High levels of circulating endothelial microparticles in patients with acute coronary syndromes.

作者信息

Bernal-Mizrachi Leon, Jy Wenche, Jimenez Joaquin J, Pastor Juan, Mauro Lucia M, Horstman Lawrence L, de Marchena Eduardo, Ahn Yeon S

机构信息

Wallace H Coulter Platelet Laboratory, Division of Hematology, University of Miami, FL 33136, USA.

出版信息

Am Heart J. 2003 Jun;145(6):962-70. doi: 10.1016/S0002-8703(03)00103-0.

Abstract

BACKGROUND

Endothelial injury plays a critical role in coronary artery disease (CAD), but the assessment of this injury has been problematical. Recently, it has been shown in vitro that endothelial cells (ECs) release endothelial microparticles (EMPs) on activation or apoptosis and that an assay of EMPs can provide useful information on EC status in patients with thrombotic disorders. This study is aimed at assessing possible correlations between EMPs, which are markers of endothelial injury, and clinical subgroups of patients with CAD.

METHODS

A prospective, case-controlled study was conducted on 84 patients with CAD and 42 control subjects to investigate EMP profiles. Included were 64 patients with acute coronary syndromes ([ACS], 38 with myocardial infarction [MI] and 26 with unstable angina [UA]) and 20 patients with stable angina (SA). EMPs in platelet-poor plasma were measured flow cytometrically with combinations of fluorescent antibodies (anti-CD31, -51, -42), allowing distinction of EMPs from platelet microparticles (PMPs). Clinical subgroups of patients were correlated with EMP and PMP levels in blood.

RESULTS

Two species of EMPs (CD31+ and CD51+) were evaluated. Both were significantly higher in patients with CAD than in control subjects.

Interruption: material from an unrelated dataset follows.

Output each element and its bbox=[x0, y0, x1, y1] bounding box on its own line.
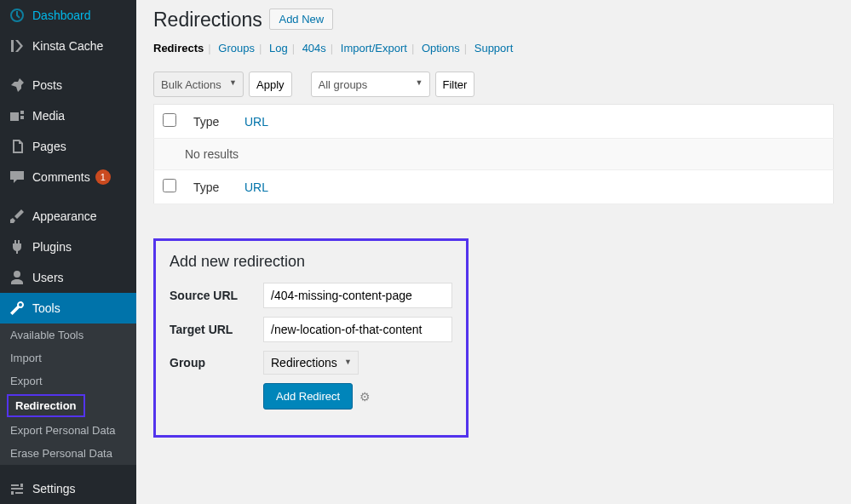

CD31+ EMP was higher in ACS than SA. Among patients with first MI, CD31+ EMP was higher in patients with MI than in patients with UA and was significantly higher than in patients with recurring MI. CD51+ EMP did not discriminate ACS from SA. A simultaneous assay of PMP showed correlation between EMPs and PMPs. However, PMPs did not discriminate patients with SA from control subjects.

CONCLUSIONS

EMP assay appears promising for assessing EC injury in CAD.

摘要

背景

内皮损伤在冠状动脉疾病(CAD)中起关键作用,但对这种损伤的评估一直存在问题。最近,体外研究表明,内皮细胞(ECs)在激活或凋亡时会释放内皮微粒(EMPs),并且对EMPs的检测可以为血栓形成性疾病患者的EC状态提供有用信息。本研究旨在评估作为内皮损伤标志物的EMPs与CAD患者临床亚组之间的可能相关性。

方法

对84例CAD患者和42例对照受试者进行了一项前瞻性病例对照研究,以调查EMPs谱。其中包括64例急性冠状动脉综合征([ACS],38例心肌梗死[MI]和26例不稳定型心绞痛[UA])患者和20例稳定型心绞痛(SA)患者。使用荧光抗体(抗CD31、-51、-42)组合通过流式细胞术测量贫血小板血浆中的EMPs,从而区分EMPs与血小板微粒(PMPs)。将患者的临床亚组与血液中的EMPs和PMPs水平相关联。

结果

评估了两种EMPs(CD31 +和CD51 +)。CAD患者的这两种EMPs均显著高于对照受试者。CD31 + EMP在ACS中高于SA。在首次发生MI的患者中,MI患者的CD31 + EMP高于UA患者,且显著高于复发性MI患者。CD51 + EMP不能区分ACS和SA。同时检测PMP显示EMPs与PMPs之间存在相关性。然而,PMPs不能区分SA患者和对照受试者。

结论

EMPs检测在评估CAD中的EC损伤方面似乎很有前景。